Patriots wide receiver Julian Edelman has refused to talk about whether he should have been on the field in the Super Bowl after taking a hit from Kam Chancellor that left him stumbling and apparently woozy.
But the NFL made changes to its rules this offseason that might have taken him off the field, perhaps before he caught the go-ahead touchdown. And with a medical spotter in the press box designated to be able to stop play for an injury, a player in a hurry-up situation might not be able to continue, as Edelman did in the Super Bowl.
While the league said the change wasn’t a response to one play, that one play is clearly the type they want to monitor more closely.
“The issue is at the time of the injury,” Dr. Richard Ellenbogen, co-chair of the NFL’s head, neck and spine committee said Wednesday, via the Associated Press. “That’s a place where we think we have an opportunity to do better.”
The league gave a presentation about its new safety rules Wednesday, and NFL senior vice president of health and safety policy Jeff Miller also spoke to the Edelman play specifically.

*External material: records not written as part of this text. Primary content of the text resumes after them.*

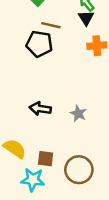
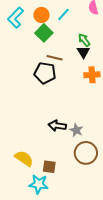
black arrow: (40, 109) -> (57, 126), moved
brown circle: (79, 170) -> (86, 153), moved

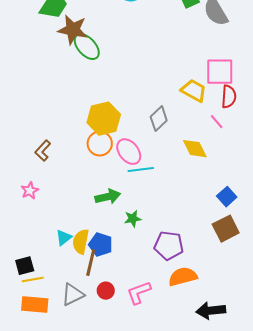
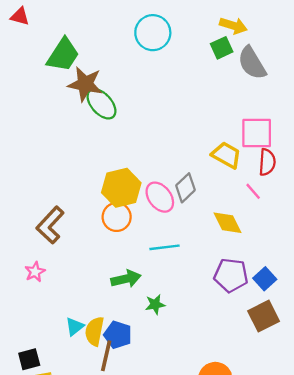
brown L-shape: (43, 151) -> (50, 225), size x1.5
pink ellipse: (129, 152) -> (160, 197), moved
purple pentagon: (169, 246) -> (231, 275), moved

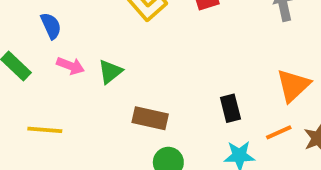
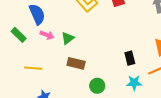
blue semicircle: (51, 26) -> (37, 14), size x1.5
brown rectangle: (150, 118) -> (76, 63), moved

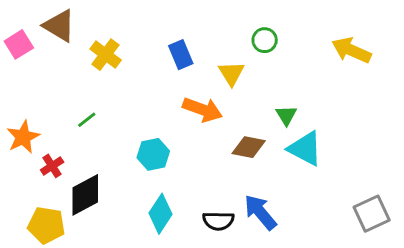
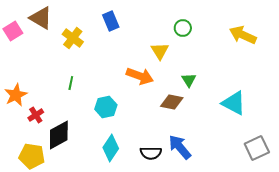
blue rectangle: (181, 55) -> (111, 21), moved
green triangle: (286, 115) -> (189, 80), moved
green line: (87, 120) -> (71, 83), moved, turned -40
cyan triangle: (305, 149) -> (234, 103), moved

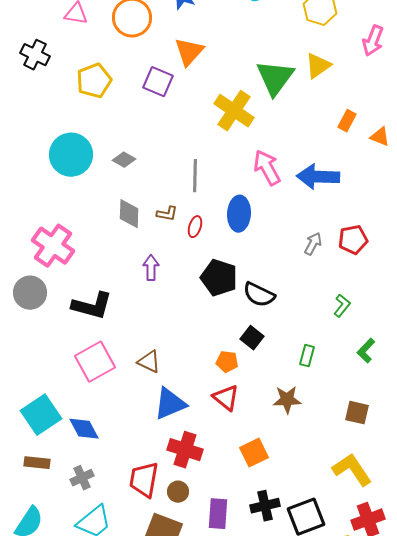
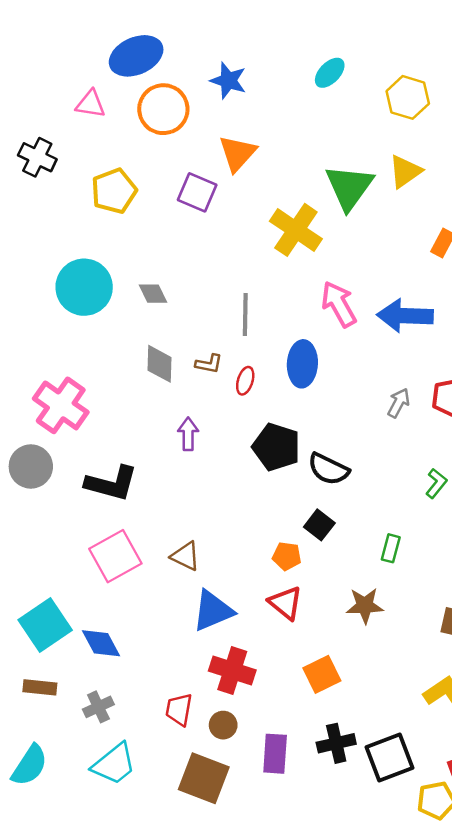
gray diamond: (124, 160) -> (153, 294), turned 35
red trapezoid: (144, 480) -> (179, 709), size x0.7

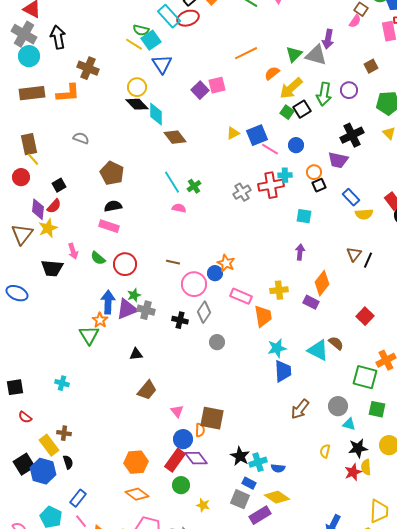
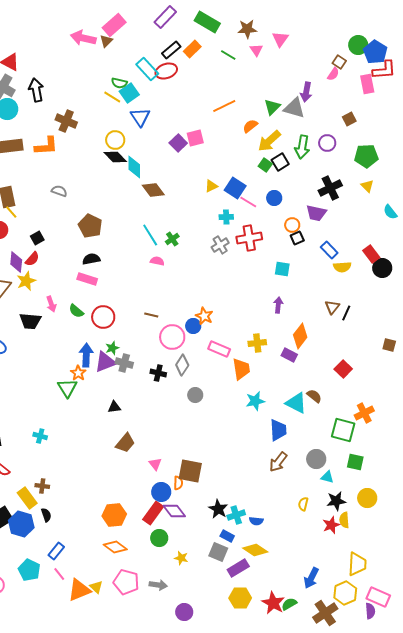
blue square: (257, 135) -> (235, 188), turned -35
cyan cross: (285, 175) -> (226, 217), moved
blue trapezoid: (283, 371) -> (278, 430), moved

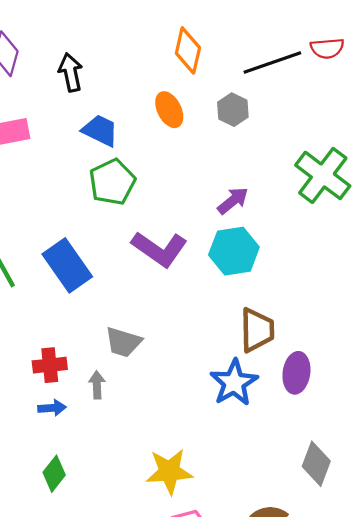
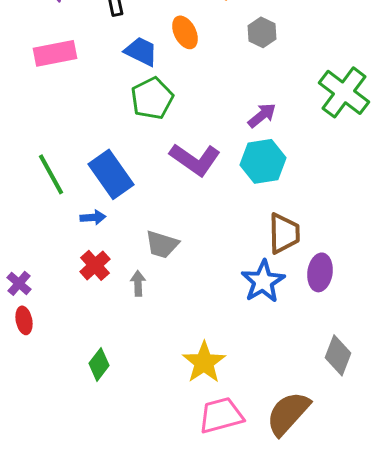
orange ellipse: (169, 110) -> (185, 32), moved
red cross: (50, 365) -> (95, 265), turned -36
blue arrow: (52, 408) -> (93, 217), moved
yellow star: (169, 471) -> (204, 362), turned -30

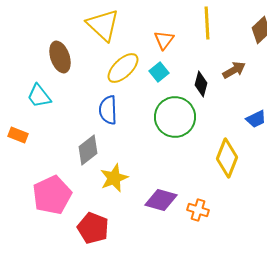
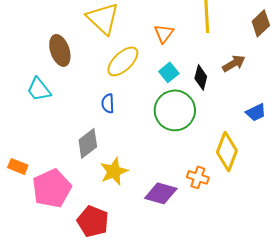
cyan square: (159, 72) -> (169, 72), moved
blue semicircle: (108, 110) -> (108, 103), size x0.7
orange rectangle: (18, 135) -> (18, 166), moved
orange cross: (198, 210) -> (198, 177), moved

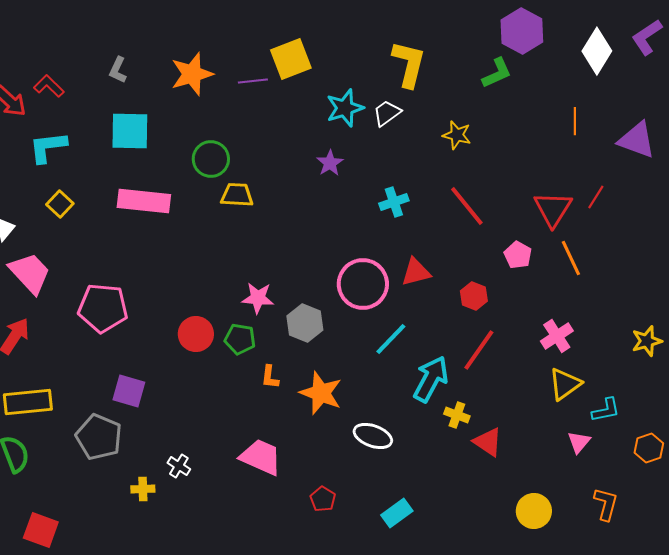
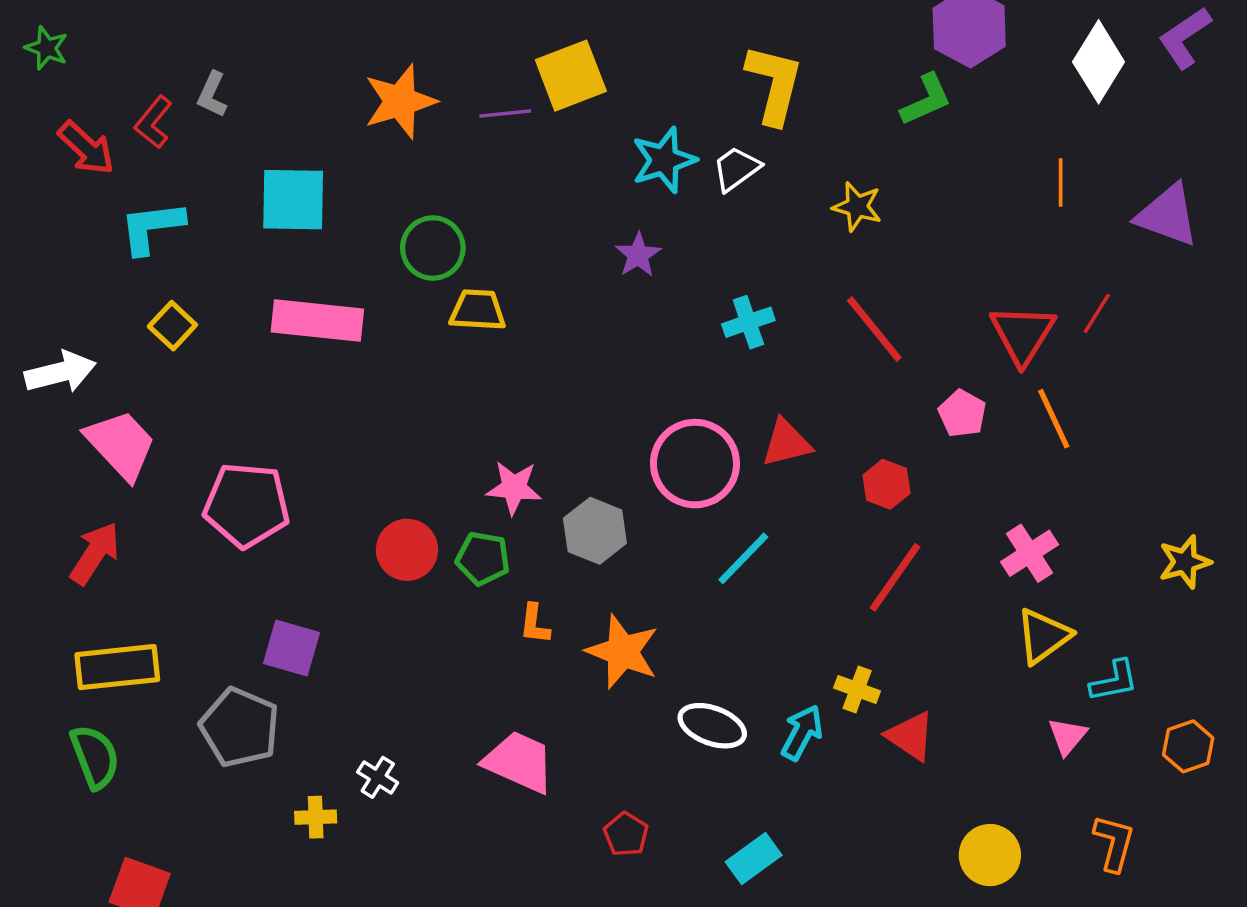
gray L-shape: (118, 70) -> (212, 95), moved
red L-shape: (49, 86) -> (153, 122), turned -96
cyan arrow: (431, 379) -> (802, 733), moved, size x0.7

“It was a hurry-up offense. There was no incomplete pass; there’s no huddle,” Miller said. “There was no obvious time in which somebody could intervene.”
Now they can, with the spotter given the ability to stop the game so a player in Edelman’s situation can be tested. The Patriots wideout was eventually tested for a concussion and the results were negative, but Ellenbogen said that in 90 percent of concussions, symptoms can clear within minutes.
“It is very possible for a person to play, come out and then test normal,” he said. “We’re trying to get ahead of that.”
Of course, the Patriots were trying to get ahead of the Seahawks at the moment, which is why Edelman was out there to begin with.